We have the three inequalities: $$X \gt Y-X \implies Y < 2X$$ $$X \gt 1-Y \implies Y > 1-X$$ and, from our setup, $$Y \gt X$$ These can be represented by the following diagram:
Then the area satisfying our inequalities is the two triangles A and B. So we wish to find the expected value of $X$ within this area.
The expected value of $X$ in A is $\bar{X}_A = \frac{1}{2}-\frac{1}{3}(\frac{1}{2}-\frac{1}{3}) = \frac{8}{18}$.
The expected value of $X$ in B is $\bar{X}_B = \frac{1}{2}+\frac{1}{3}(\frac{1}{2}) = \frac{4}{6} = \frac{12}{18}$
The area of A is $A_A = \frac{1}{2} \times \frac{1}{2}\times (\frac{1}{2}-\frac{1}{3}) = \frac{1}{24}$.
The area of B is $A_B = \frac{1}{2} \times \frac{1}{2}\times \frac{1}{2} = \frac{1}{8} = \frac{3}{24} = 3 A_A$.

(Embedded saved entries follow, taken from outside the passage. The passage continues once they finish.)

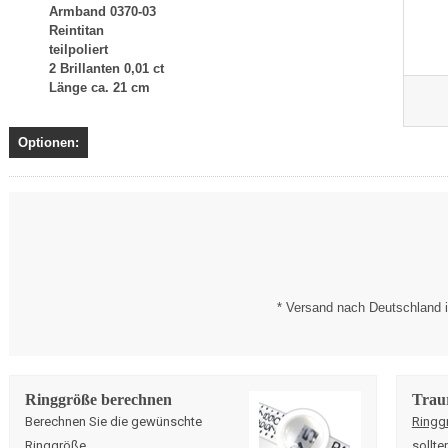
Armband 0370-03
Reintitan
teilpoliert
2 Brillanten 0,01 ct
Länge ca. 21 cm
Optionen:
* Versand nach Deutschland i
Ringgröße berechnen
Trau
Berechnen Sie die gewünschte
Ringg
Ringgröße
.
sollte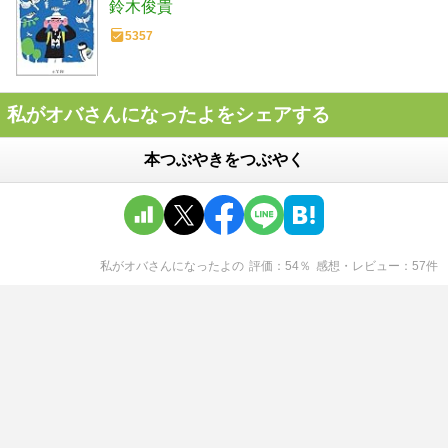
鈴木俊貴
5357
私がオバさんになったよをシェアする
本つぶやきをつぶやく
私がオバさんになったよ
の
評価
54
％
感想・レビュー
57
件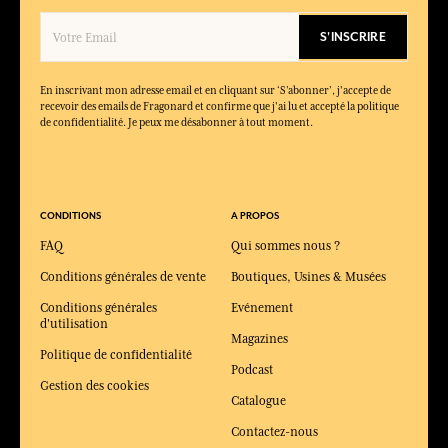
Son accord végétal citronné, à la fois énergisant et apaisant, qui
évoque une plante fraîchement cueillie.
S'INSCRIRE
Quels produits composent la collection Verveine ?
La collection comprend une eau de toilette, une crème mains,
En inscrivant mon adresse email et en cliquant sur ‘S’abonner’, j'accepte de
des pochettes parfumées et des coffrets savons.
recevoir des emails de Fragonard et confirme que j'ai lu et accepté la politique
de confidentialité. Je peux me désabonner à tout moment.
CONDITIONS
A PROPOS
FAQ
Qui sommes nous ?
Conditions générales de vente
Boutiques, Usines & Musées
Conditions générales
Evénement
d'utilisation
Magazines
Politique de confidentialité
Podcast
Gestion des cookies
Catalogue
Contactez-nous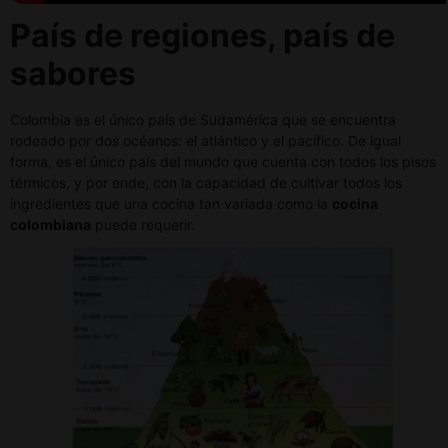
País de regiones, país de
sabores
Colombia es el único país de Sudamérica que se encuentra
rodeado por dos océanos: el atlántico y el pacífico. De igual
forma, es el único país del mundo que cuenta con todos los pisos
térmicos, y por ende, con la capacidad de cultivar todos los
ingredientes que una cocina tan variada como la
cocina
colombiana
puede requerir.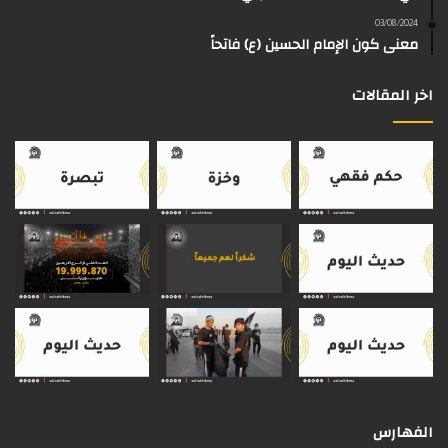
s
03/08/2024
م
معنى كون الإمام الحسين (ع) فاتحاً
اخر المقالات
الفهارس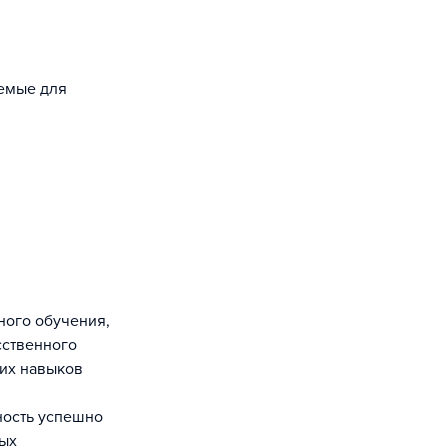
уемые для
ного обучения,
сственного
тих навыков
ность успешно
ных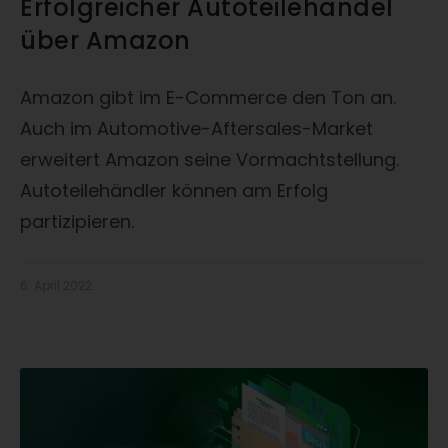
Erfolgreicher Autoteilehandel
über Amazon
Amazon gibt im E-Commerce den Ton an.
Auch im Automotive-Aftersales-Market
erweitert Amazon seine Vormachtstellung.
Autoteilehändler können am Erfolg
partizipieren.
6. April 2022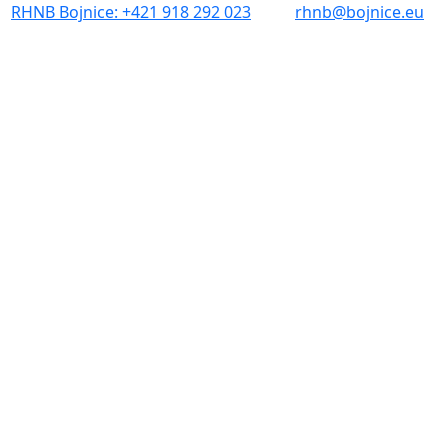
RHNB Bojnice: +421 918 292 023
rhnb@bojnice.eu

So $\mathop{\mathbb{E}}(X|X \text{ is the longest piece} ) = \frac{\tfrac{8}{18} + 3\left(\tfrac{12}{18}\right)}{4} = \frac{11}{18}$
I understand everything but I got lost when he said calculate expected value of $X$ within triangles. How do you exactly find the expected value of $X$ over the triangle $A$ and $B$? How did he come up with $\mathop{\mathbb{E}}(X|X \text{ is the longest piece} )$?